I could already hear the disappointment in her voice. She wasn’t very good at hiding it. My sisters, Sharon, Samantha, and Sophie, had never gotten that tone a day in their lives; to say that I was the black sheep was an understatement. I mean, come on, even my name didn’t start with the same letter as Dreama’s Terrific Trio.
I suspected that since I wasn’t a boy, like my mother had so desperately hoped for, she carried around some level of resentment that morphed into a set of expectations that nobody could live up to. Something along the lines of, “If you’re not what I wanted, you’ll never be what I wanted.”
To this day it’s like that, even after everything I accomplished in high school, college, and grad school. Don’t get me wrong—I love her and she loves me—family ties and all that, but our bond will never reach what she has with my sisters.
It’s not a bad relationship, but it’s not a good one, either.
I opened the car door and climbed inside, then wiped the raindrops from my face. I could feel my wet hair clinging to my neck. “And…I caught it too, unfortunately. Good severance package though. Full pay and benefits for the next five months.”

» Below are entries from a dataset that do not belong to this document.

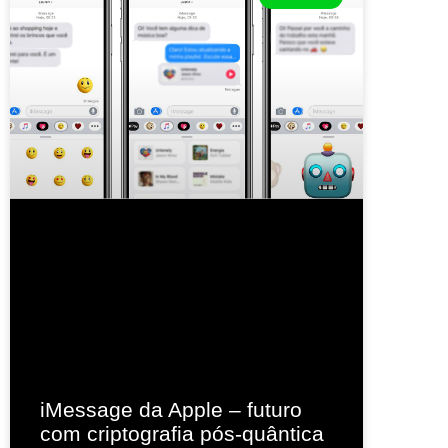
iMessage da Apple – futuro
com criptografia pós-quântica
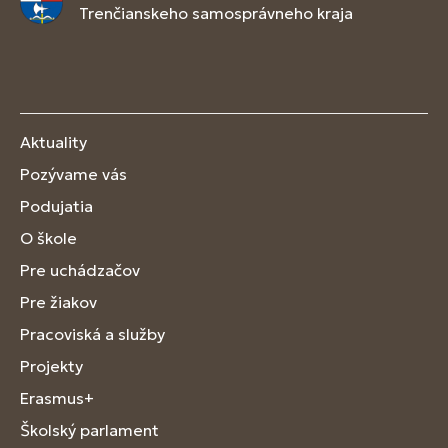
Trenčianskeho samosprávneho kraja
Aktuality
Pozývame vás
Podujatia
O škole
Pre uchádzačov
Pre žiakov
Pracoviská a služby
Projekty
Erasmus+
Školský parlament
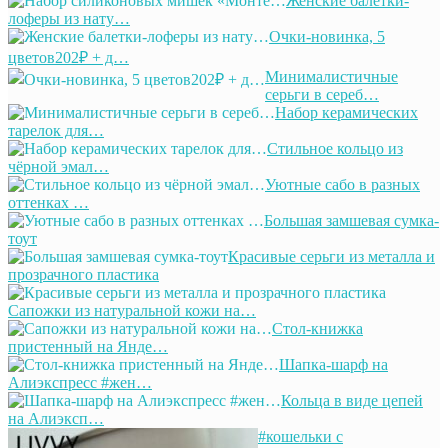
Женские балетки-
лоферы из нату…
Очки-новинка, 5
цветов202₽ + д…
Минималистичные
серьги в сереб…
Набор керамических
тарелок для…
Стильное кольцо из
чёрной эмал…
Уютные сабо в разных
оттенках …
Большая замшевая сумка-
тоут
Красивые серьги из металла и
прозрачного пластика
Сапожки из натуральной кожи на…
Стол-книжка
пристенный на Янде…
Шапка-шарф на
Алиэкспресс #жен…
Кольца в виде цепей
на Алиэксп…
#кошельки с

Back in Ronnie’s office, he hadn’t needed a lot of encouragement to give me some extra help. Everyone else would be getting four weeks, poor ladies, but I figured my show had given him the incentive he was looking for. Yet another nibble of power and control.
“Kim,” she whined, “really?”
“It’s not that bad. I’ll find something.”
“Well, I can’t say I didn’t expect this.”
“What’s that supposed to mean?” I asked, even though I knew exactly what it meant. Sometimes I had to at least pretend that I didn’t know I was a constant disappointment.
“Honey, you were expendable. I told you that over and over. You’ve got an MBA for Christ’s sake. I don’t understand why you’d put yourself in that position.”
“
What position?”
“A position that has no value to the people who make the decisions. It was right there in black and white.”
“So this is my fault?” I started the car and turned the heat on, angling the air vent toward my face. As I looked up at the office, Jane and Willow walked out carrying their boxes. I waved and tried to smile. They tried to smile back, but I could see the surprise on their faces as it turned to understanding. If the star of their department had lost her job as well, they never stood a chance. It wasn’t bravado. It was the truth.
“That’s not what I’m saying.”
“Yeah, Mom, that’s exactly what you’re saying. Look, can we talk about this later? Are you okay with watching Joey for a couple of hours? I need to go clear my head a bit.”
“Fine. Take your time. He’ll be ready for his morning nap soon. But when you come by, I want to talk about this. Your father and I…we can—”
“Mom…never mind. We’ll talk when I get there. I won’t be long.”
We said our goodbyes and hung up. I wiped a tear from the corner of my eye. I don’t know what I expected. Maybe something along the lines of sympathy. Hearing someone say “I’m sorry,” goes a long way, but she’d reacted how she always does, and I should’ve known better.
Twenty minutes later, I parked outside of my favorite coffee shop, the one with art deco paintings on the walls, modern design tables, and couches so plush and deep that it felt like they were made of clouds. I twisted my wet hair into a bun and dashed inside, trying to skip over the parking lot puddles in my heels, nearly twisting an ankle.
I stepped inside the doorway and let the thick aroma of coffee beans envelop me, inhaling deep and savoring the scent. (If you’re a coffee drinker, is there anything better?)
Since it was close to nine a.m., the place was packed with patrons who hadn’t made it into work yet and a gaggle of retired old men taking up three tables in the back. The same group was there every morning, drinking their black coffees and talking about the good old days, discussing how well a friend had responded to treatment or golf handicaps.